Solved – Does adding more variables into a multivariable regression change coefficients of existing variables

multiple regressionmultivariableregression

Say I have a multivariable (several independent variables) regression that consists of 3 variables. Each of those variables has a given coefficient. If I decide to introduce a 4th variable and rerun the regression, will the coefficients of the 3 original variables change?

More broadly: in a multivariable (multiple independent variables) regression, is the coefficient of a given variable influenced by the coefficient of another variable?

Best Answer

A parameter estimate in a regression model (e.g., $\hat\beta_i$) will change if a variable, $X_j$, is added to the model that is:

  1. correlated with that parameter's corresponding variable, $X_i$ (which was already in the model), and
  2. correlated with the response variable, $Y$

An estimated beta will not change when a new variable is added, if either of the above are uncorrelated. Note that whether they are uncorrelated in the population (i.e., $\rho_{(X_i, X_j)}=0$, or $\rho_{(X_j, Y)}=0$) is irrelevant. What matters is that both sample correlations are exactly $0$. This will essentially never be the case in practice unless you are working with experimental data where the variables were manipulated such that they are uncorrelated by design.

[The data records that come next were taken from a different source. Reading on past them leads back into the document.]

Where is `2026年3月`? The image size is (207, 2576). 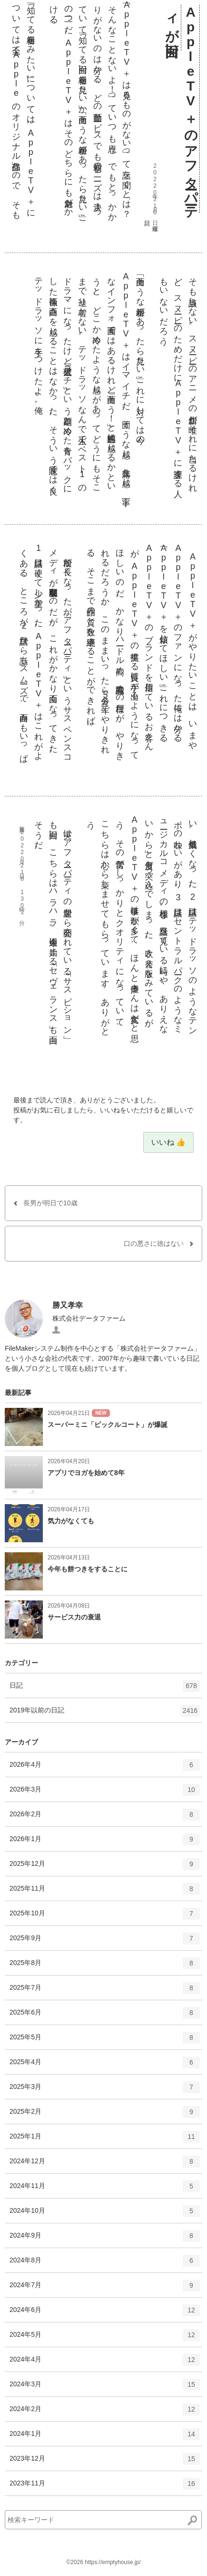 2026年3月 is located at coordinates (105, 1793).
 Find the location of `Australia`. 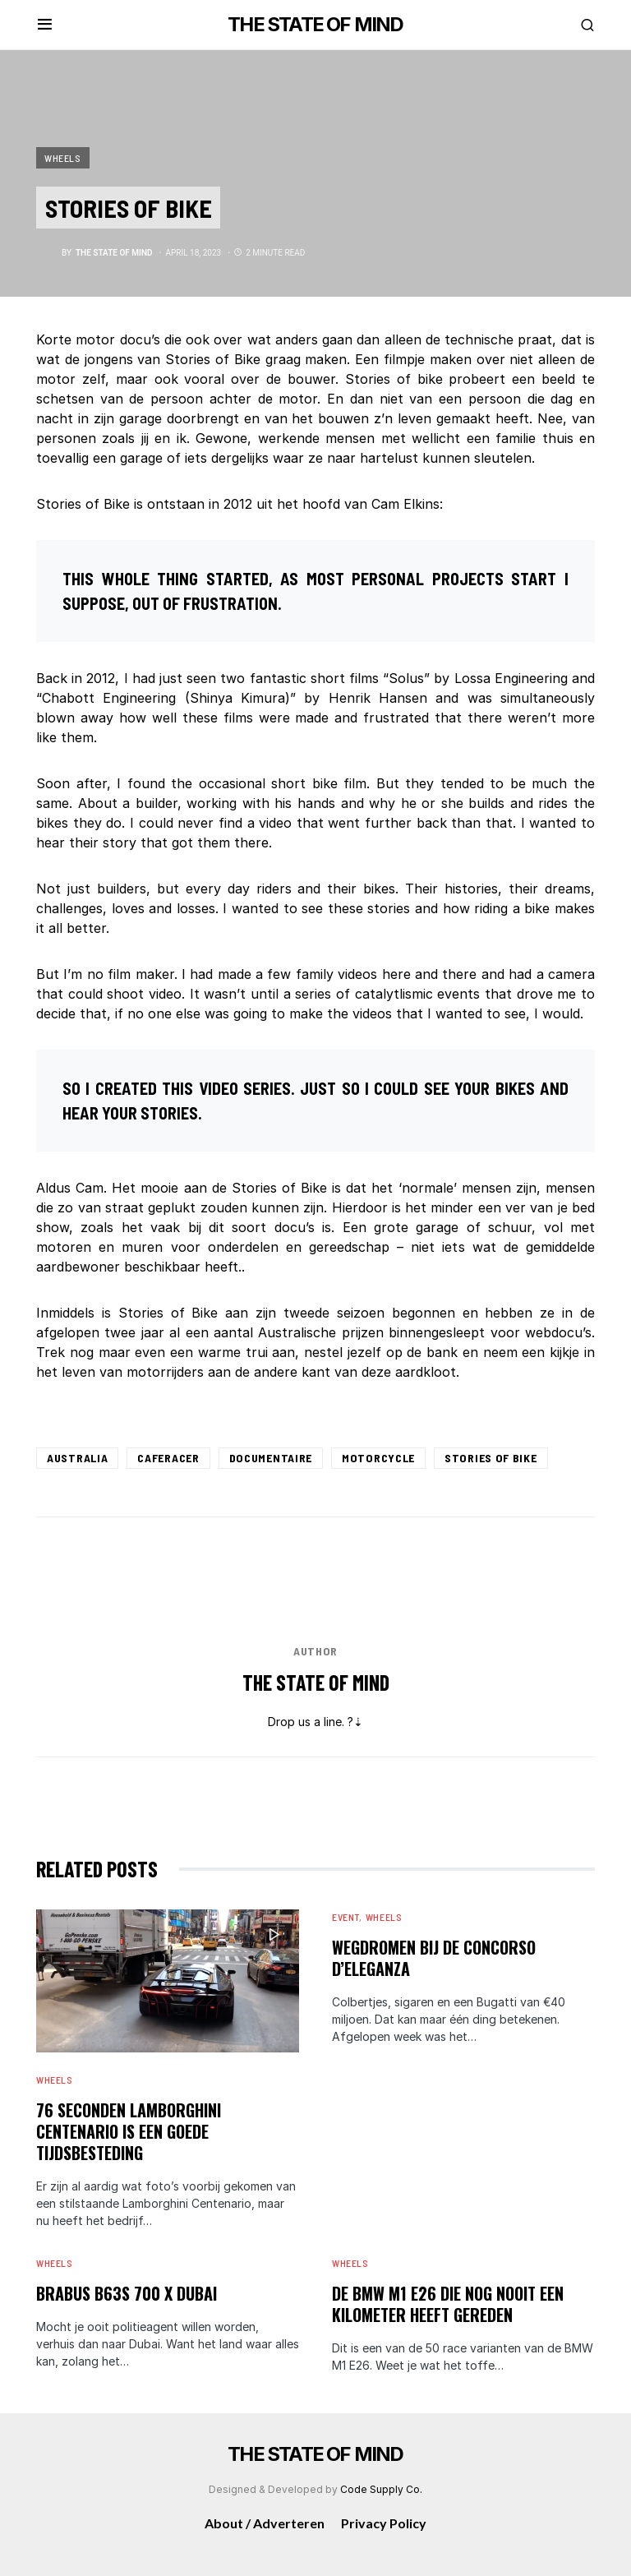 Australia is located at coordinates (77, 1458).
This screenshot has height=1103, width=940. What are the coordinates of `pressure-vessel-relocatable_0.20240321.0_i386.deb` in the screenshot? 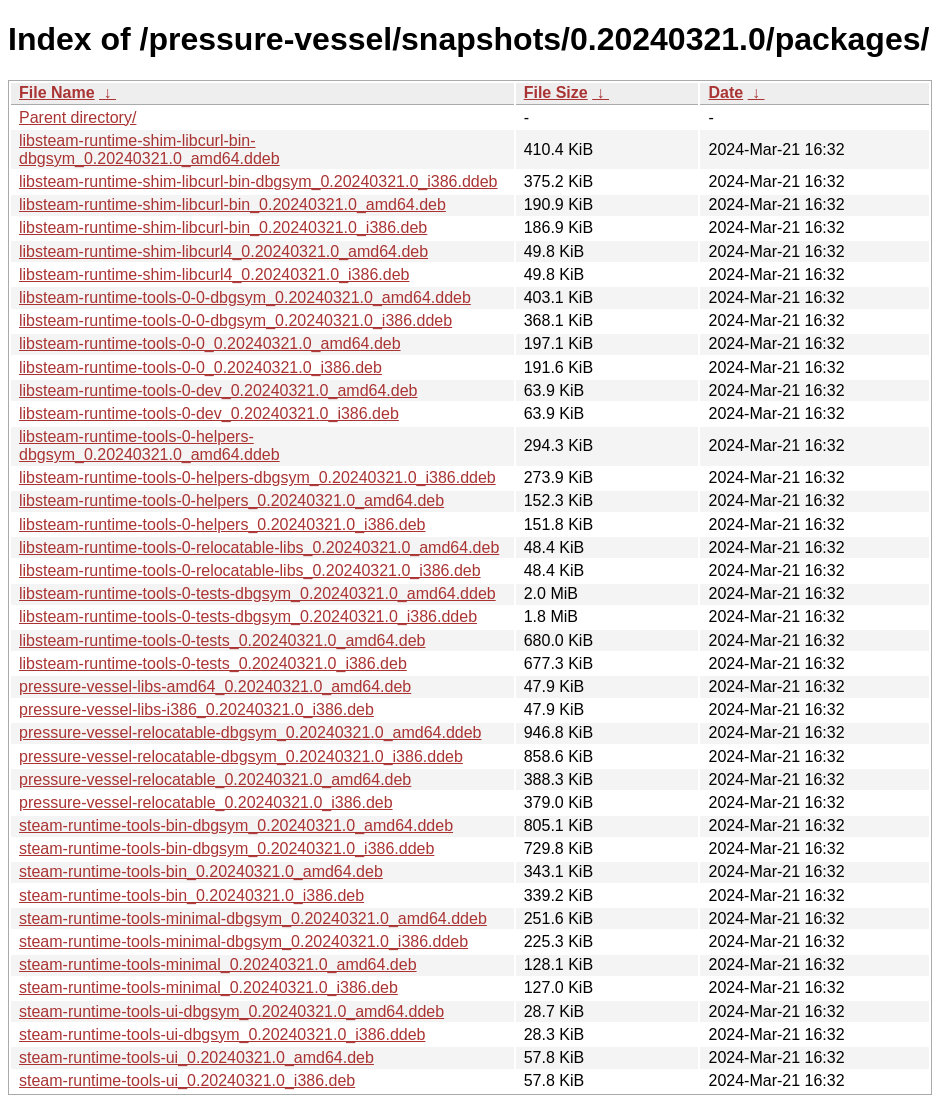 It's located at (206, 802).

Note also that the amount the parameters change may not be terribly meaningful (that depends, at least in part, on your theory). Moreover, the amount they can change is a function of the magnitudes of the two correlations above.

On a different note, it is not really correct to think of this phenomenon as "the coefficient of a given variable [being] influenced by the coefficient of another variable". It isn't the betas that are influencing each other. This phenomenon is a natural result of the algorithm that statistical software uses to estimate the slope parameters. Imagine a situation where $Y$ is caused by both $X_i$ and $X_j$, which in turn are correlated with each other. If only $X_i$ is in the model, some of the variation in $Y$ that is due to $X_j$ will be inappropriately attributed to $X_i$. This means that the value of $X_i$ is biased; this is called the omitted variable bias.